Aren’t you sick of the endless amount of AI-generated slop flooding your feed?

Yeah, me too.

I am a stubborn person, and I’m proud of my taste. Sometimes my biggest motivation is anger. Specifically, anger towards something being done poorly.

For a long time, I had the desire to start writing creatively. I didn’t actually begin until I became genuinely frustrated with the sheer volume of AI-generated content online. Being surrounded by so much mediocre, machine-made work finally pushed me to start writing. I did it almost out of spite and, most importantly, to write the way I believe things should be done.

Now that AI can produce text with just a few prompts, the true differentiator has become our aesthetic sense. That hard‑to‑define quality that separates the ordinary from the truly meaningful. I’ve been thinking about this a lot recently. Are we failing to truly appreciate good taste and its importance?

I’ve always believed that having good taste isn’t about rejecting what you think is inferior. Instead, it’s about nurturing curiosity and generosity, dedicating your time to developing a genuine appreciation for what you find meaningful rather than hatred for what you deem mediocre.

There are no shortcuts to developing taste. The only path requires consuming vast amounts of content with true attention and engagement. This is why genuine taste remains rare. It demands the patience to immerse yourself in enough material to develop that innate ability to distinguish “good” from merely adequate.

It’s simply impossible to become a great writer without being a voracious reader. That almost pathological addiction to consumption is what makes excellence in any field more achievable. The depth of your input directly influences the quality of your output.

Many writers worry that AI will replace them, but that fear misses the point of what makes writing valuable. No one is going to truly connect with a novel written by a machine, no matter how advanced it gets. Even the best AI still comes up with lines like: “Thursday — that liminal day that tastes of almost‑Friday”, which are technically fine, but completely missing the human experience that gives writing its soul.

What’s interesting about creating great writing with AI is that the essential skills haven’t really changed. The ability to spot clichés, the instinct to recognize quality, and the strategic thinking to make an impact. These are the same things that have always defined a good writer. The tools may evolve, but the core skills stay the same.

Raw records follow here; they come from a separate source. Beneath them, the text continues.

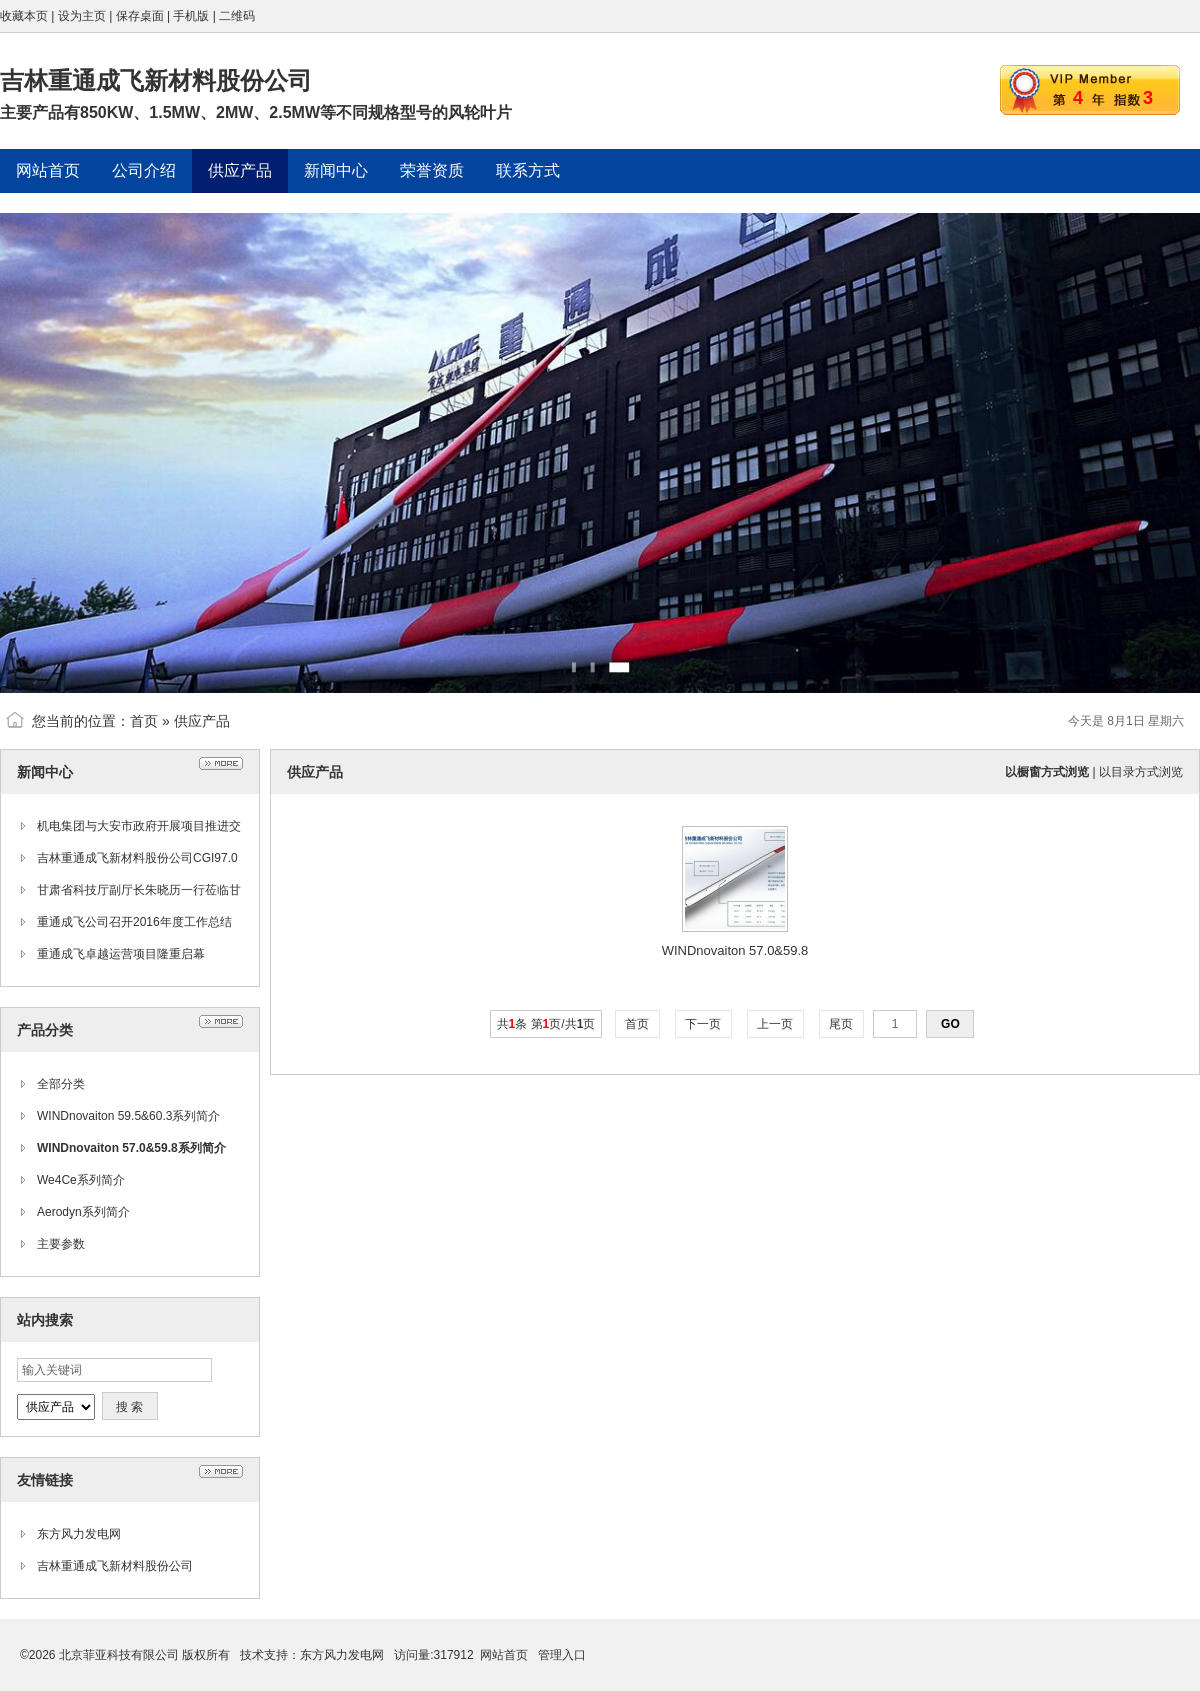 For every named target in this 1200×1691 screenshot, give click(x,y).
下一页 (703, 1024)
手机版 (191, 16)
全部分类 (61, 1084)
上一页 (775, 1024)
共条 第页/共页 (546, 1024)
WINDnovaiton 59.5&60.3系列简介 (128, 1116)
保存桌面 (140, 16)
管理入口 (562, 1655)
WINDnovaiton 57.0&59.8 (735, 950)
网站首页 (504, 1655)
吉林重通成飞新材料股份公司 (115, 1566)
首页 (144, 721)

In the age of AI, asking the right questions becomes even more crucial. The ability to prompt effectively is now as important as the ability to write well. But behind both skills lies the same foundation: discernment refined through experience, attention, and love for the craft.

Are we investing as much energy into developing our taste as we are into mastering the tools that create?

If you see the problem I see and it angers you, my request is this: return to the things that genuinely moved you and left a mark.

And by all means, consume AI‑generated content with pleasure and in measure. Because in a world where anything can be generated, the only real advantage left is knowing what’s worth paying attention to.